Yeah, I think overall, the pattern of "I have tried to remove stuff from
my address space, but actuonally I need to exceptionally access it anyway,
we are not actually a microkernel" is gonna be a pretty common one. So
if we can find a way to solve it generically that seems worthwhile. I'm
not confident that this design is a generic solution but it seems like
it might be a reasonable starting point.

> I guess an interesting question would be: which MM to use when we are 
> migrating a page out of random context: memory offlining, page 
> compaction, memory-failure, alloc_contig_pages, ...
>
> [...]
>
>> 
>> Despite my title these numbers are kinda disappointing to be honest, it's not
>> where I wanted to be by now,
>
> "ASI is faster again" :)
>
>> but it's still an order-of-magnitude better than
>> where we were for native FIO a few months ago. I believe almost all of this
>> remaining slowdown is due to unnecessary ASI exits, the key areas being:
>> 
>> - On every context_switch(). Google's internal implementation has fixed this (we
>>    only really need it when switching mms).
>> 
>> - Whenever zeroing sensitive pages from the allocator. This could potentially be
>>    solved with the ephmap but requires a bit of care to avoid opening CPU attack
>>    windows.
>> 
>> - In copy-on-write for user pages. The ephmap could also help here but the
>>    current implementation doesn't support it (it only allows one allocation at a
>>    time per context).
>> 
>
> But only the first point would actually be relevant for the FIO 
> benchmark I assume, right?

Yeah that's a good point, I was thinking more of kernel compile when I
wrote this, I don't remember having a specific theory about the FIO
degradation. The other thing I didn't mention here that might be hitting
FIO is filesystem metadata.
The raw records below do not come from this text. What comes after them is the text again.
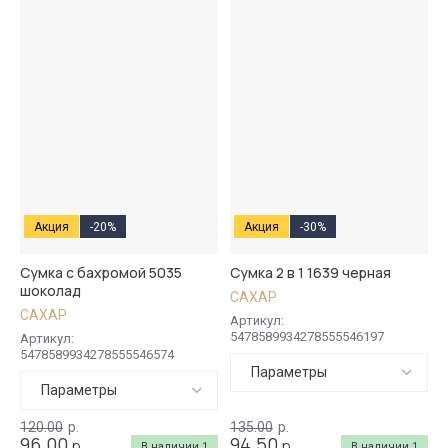
Акция
-20%
Акция
-30%
Сумка с бахромой 5035
Сумка 2 в 1 1639 черная
шоколад
САХАР
САХАР
Артикул:
5478589934278555546197
Артикул:
5478589934278555546574
Параметры
Параметры
120.00
р.
135.00
р.
96.00
94.50
р.
р.
В наличии
1
В наличии
1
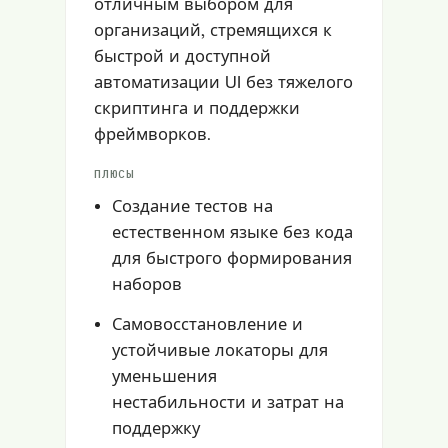
отличным выбором для
организаций, стремящихся к
быстрой и доступной
автоматизации UI без тяжелого
скриптинга и поддержки
фреймворков.
ПЛЮСЫ
Создание тестов на
естественном языке без кода
для быстрого формирования
наборов
Самовосстановление и
устойчивые локаторы для
уменьшения
нестабильности и затрат на
поддержку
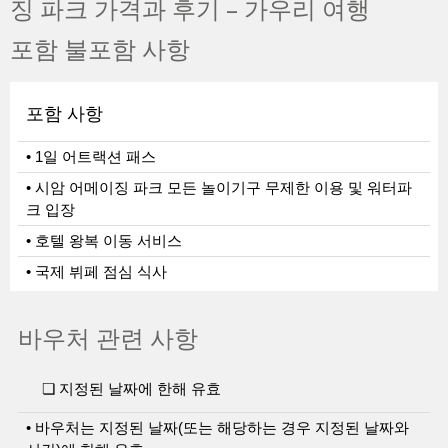
포함 불포함 사항
포함 사항
• 1일 어트랙션 패스
• 시암 어메이징 파크 모든 놀이기구 무제한 이용 및 워터파
크 입장
• 호텔 왕복 이동 서비스
• 국제 뷔페 점심 식사
바우처 관련 사항
❏ 지정된 날짜에 한해 유효
• 바우처는 지정된 날짜(또는 해당하는 경우 지정된 날짜와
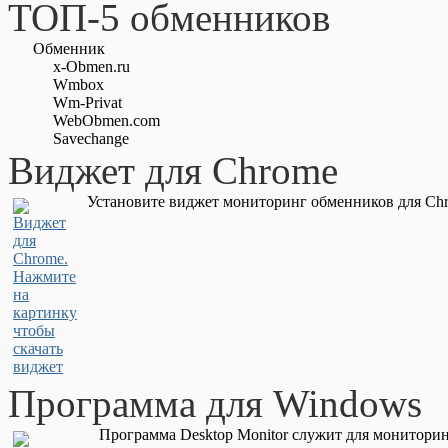
ТОП-5 обменников
Обменник
x-Obmen.ru
Wmbox
Wm-Privat
WebObmen.com
Savechange
Виджет для Chrome
Установите виджет мониторинг обменников для Chr
Программа для Windows
Программа Desktop Monitor служит для мониторин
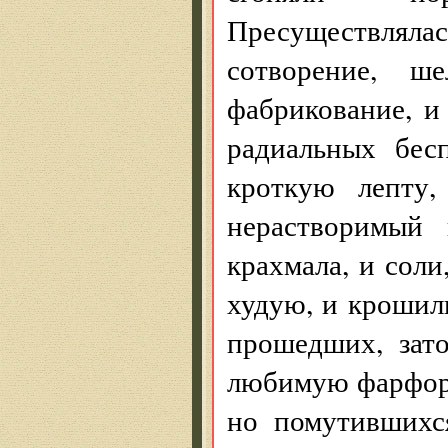
Пресуществля
сотворение, ше
фабрикование, и
радиальных бес
кроткую лепту,
нерастворимый
крахмала, и сол
худую, и крошил
прошедших, зат
любимую фарфоро
но помутившихс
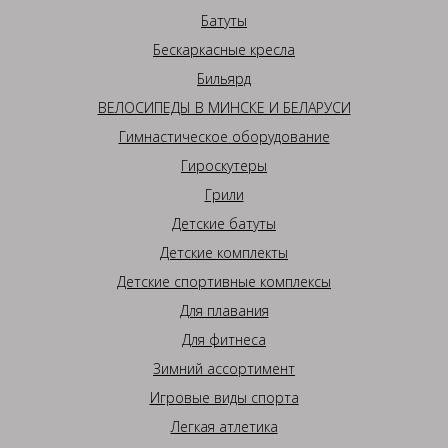
Батуты
Бескаркасные кресла
Бильярд
ВЕЛОСИПЕДЫ В МИНСКЕ И БЕЛАРУСИ
Гимнастическое оборудование
Гироскутеры
Грили
Детские батуты
Детские комплекты
Детские спортивные комплексы
Для плавания
Для фитнеса
Зимний ассортимент
Игровые виды спорта
Легкая атлетика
For example if you run this on ext4 you
would need to get the superblock into the restricted addres space to
make it fast.  I'm not sure if there would be anything like that in
shmem though...

> So how confident are you that this is really going to be solvable. 
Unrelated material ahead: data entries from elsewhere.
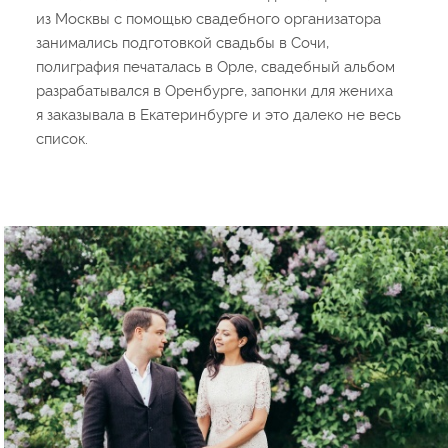
из Москвы с помощью свадебного организатора
занимались подготовкой свадьбы в Сочи,
полиграфия печаталась в Орле, свадебный альбом
разрабатывался в Оренбурге, запонки для жениха
я заказывала в Екатеринбурге и это далеко не весь
список.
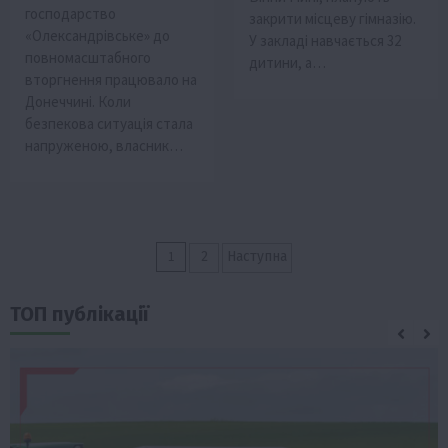
господарство
закрити місцеву гімназію.
«Олександрівське» до
У закладі навчається 32
повномасштабного
дитини, а…
вторгнення працювало на
Донеччині. Коли
безпекова ситуація стала
напруженою, власник…
Пагінація
1
2
Наступна
записів
ТОП публікації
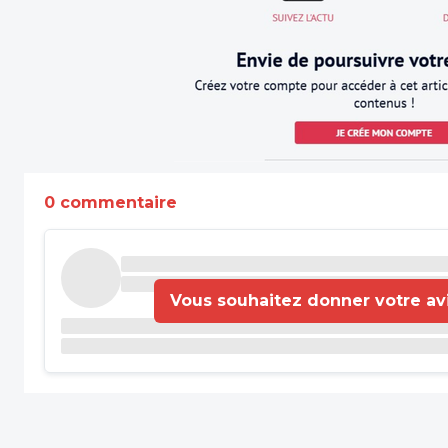
0 commentaire
Vous souhaitez donner votre avis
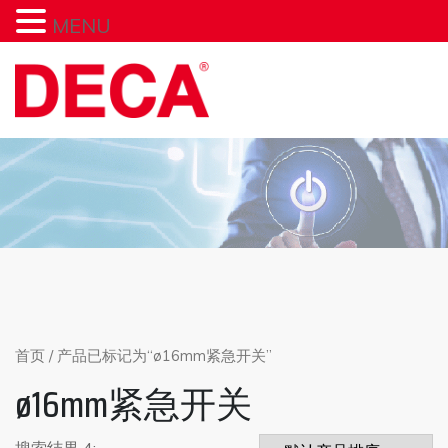
MENU
Skip
to
content
首页
/ 产品已标记为“ø16mm紧急开关”
ø16mm紧急开关
搜索结果 4:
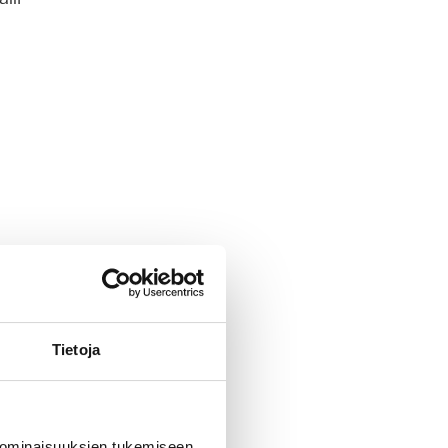
Tietoja
 ominaisuuksien tukemiseen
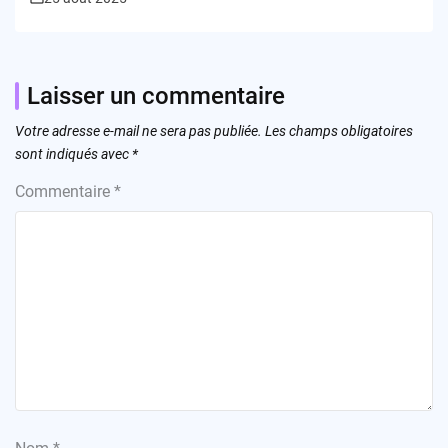
Laisser un commentaire
Votre adresse e-mail ne sera pas publiée.
Les champs obligatoires
sont indiqués avec
*
Commentaire
*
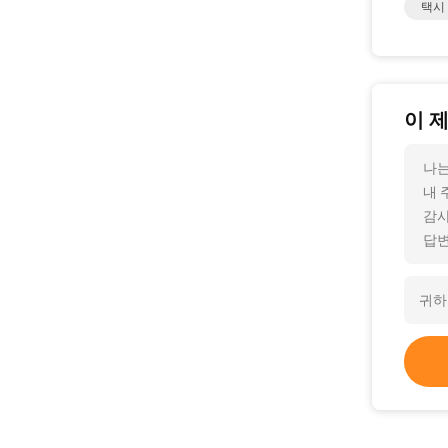
택시 
이 
나는
내 
감사
답변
I feel pretty good about solvability right now - the numbers we see now
are kinda where we were at internally 2 or 3 years ago, and then it was
a few optimisation steps from there to GCE prod (IIRC the
context_swith() one was a pretty big one for that usecase, I can't
remember if any of the TLB flushing optimisations made a big
difference). 

I can't deny the risk that these few steps might be much harder for
native workloads than VM ones but it  just seems like a game of
whack-a-mole now, not a "I'm not sure this thing is ever gonna work".
The only question is how many moles there are to whack...

> Or to 
> ask from another angle: long-term how much slowdown do you expect and 
> target?

In the vast majority of cases, we've been able to keep degradations from
ASI below 1% of whatever anyone's measuring. When things go above that
we need to grovel a bit, if anything gets to 5% we don't even bother
asking.

But also, note in lots of these cases we're switching ASI on while
leaving other mitigations in place too. If we had a complete "denylist"
(i.e. the holes in the restricted address space) that we were confident
covered everything, we'd be able to make a lot of these degradataions
negative. So we might just be making life unnecessarily hard for
ourselves by not doing that in the first place. The idea is to retrace
our steps later and start switching off old mitigations and bragging
triumphantly about our perf wins once we are totally certain there's no
security regression.

So yeah I can't be 100% confident for the reasons I mentioned above but
the target, which I think is realistic, is for ASI to be faster than the
existing mitigations in all the interesting cases ("interesting" meaning
we have to do kernel work instead of just flipping a bit in the CPU ).